- Promotional poster
- Directed by: M. Shankar
- Screenplay by: Shathrughnan
- Story by: A. Jaffer
- Produced by: Kannan Perumudiyoor T. Haridas
- Starring: Kunchacko Boban; Shalini;
- Cinematography: Vipin Mohan
- Edited by: P. C. Mohanan
- Music by: Mohan Sithara
- Production company: Harishree Films International
- Distributed by: Harisree Films Release
- Release date: 6 February 1998;
- Running time: 137 minutes
- Country: India
- Language: Malayalam

= Nakshatratharattu =

Nakshatratharattu is a 1998 Indian Malayalam-language romance film directed by M. Shankar, and starring Kunchacko Boban and Shalini in the lead roles. The film was a success at the box office.

==Plot==
Sunil meets Hema while on a bus trip. They quarrel on the bus, to humorous results, but part upon reaching their destination. Sunil goes to meet Swaminathan, who organises a job for Sunil as a photographer. For his first job, his boss tells him to find a model. Sunil spots Hema at his office, and as she is a part-time model, he takes pictures of her, and they get to talking in the meantime. Sunil presents the photos to his boss and Hema is chosen as the model.

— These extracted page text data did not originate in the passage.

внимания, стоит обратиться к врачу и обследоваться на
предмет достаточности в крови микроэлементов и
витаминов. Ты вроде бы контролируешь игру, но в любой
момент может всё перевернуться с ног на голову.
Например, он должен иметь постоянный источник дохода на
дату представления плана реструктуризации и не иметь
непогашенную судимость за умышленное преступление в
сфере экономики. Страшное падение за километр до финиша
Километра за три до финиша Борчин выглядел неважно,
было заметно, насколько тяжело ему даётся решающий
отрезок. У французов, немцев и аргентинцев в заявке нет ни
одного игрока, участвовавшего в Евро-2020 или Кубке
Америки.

Hema and Sunil get into a fight the next day, but Sunil suggests that Hema likes him, after which he asks her out. While he is packing to leave, she arrives with a few of her friends. Swaminathan also arrives before them and hides in the house. The two fight again, and she leaves after giving him a shirt she'd bought for him. He throws the shirt into the pond out of anger, but fishes it out the next day and discovers that it has the phrase, "I love you" written on it. Intending now to marry Hema, Sunil goes to see the priest in place of his father, as he is an orphan. Hema, who is also an orphan, is unaware that the same is true for Sunil, and dreams of having a big family. The priest gives his blessing and they marry. Swaminathan organises a house for them in Skyline Colony and they meet Darling Hariharan. His mother despises the couple since they married without their parents' permission. However, when they finally meet and decide that either Sunil or Hema's parents will be the chief guest, everything falls apart. After they learn that they are both orphans, they go on a hunt to adopt a mother and father, and the rest of the story is formed by how they get along with their new parents.

== Soundtrack ==

The soundtrack album of the film is composed by Mohan Sithara for the lyrics penned by Gireesh Puthenchery.

| No. | Title | Singer(s) | Length |
|---|---|---|---|
| 1. | "Ponveyil" | K. J. Yesudas | 04:53 |
| 2. | "Poomaanam" | K. S. Chithra | 04:34 |
| 3. | "Chellakkattu" | K. S. Chitra, M. G. Sreekumar, Srividya, C. O. Anto | 05:05 |
| 4. | "Neeyente Paattil" | K. J. Yesudas, Sujatha Mohan | 04:55 |
| 5. | "Chellakkattu" | M. G. Sreekumar, Srividya, C. O. Anto | 05:05 |
| 6. | "Poomaanam" | K. J. Yesudas | 04:34 |
| 7. | "Maaye Thaaye" | Ambili | 03:58 |
| Total length: |  |  | 34:04 |

== Release ==
=== Reception ===
Jayalakshmi K. of Deccan Herald gave the film a verdict of "Good time-pass". Parvathy Nair of The New Indian Express wrote the film is "better than average".

===Box office===
The film was a box-office hit, and ran for more than 90 days. It also helped Kunchako Boban to position himself in Mollywood.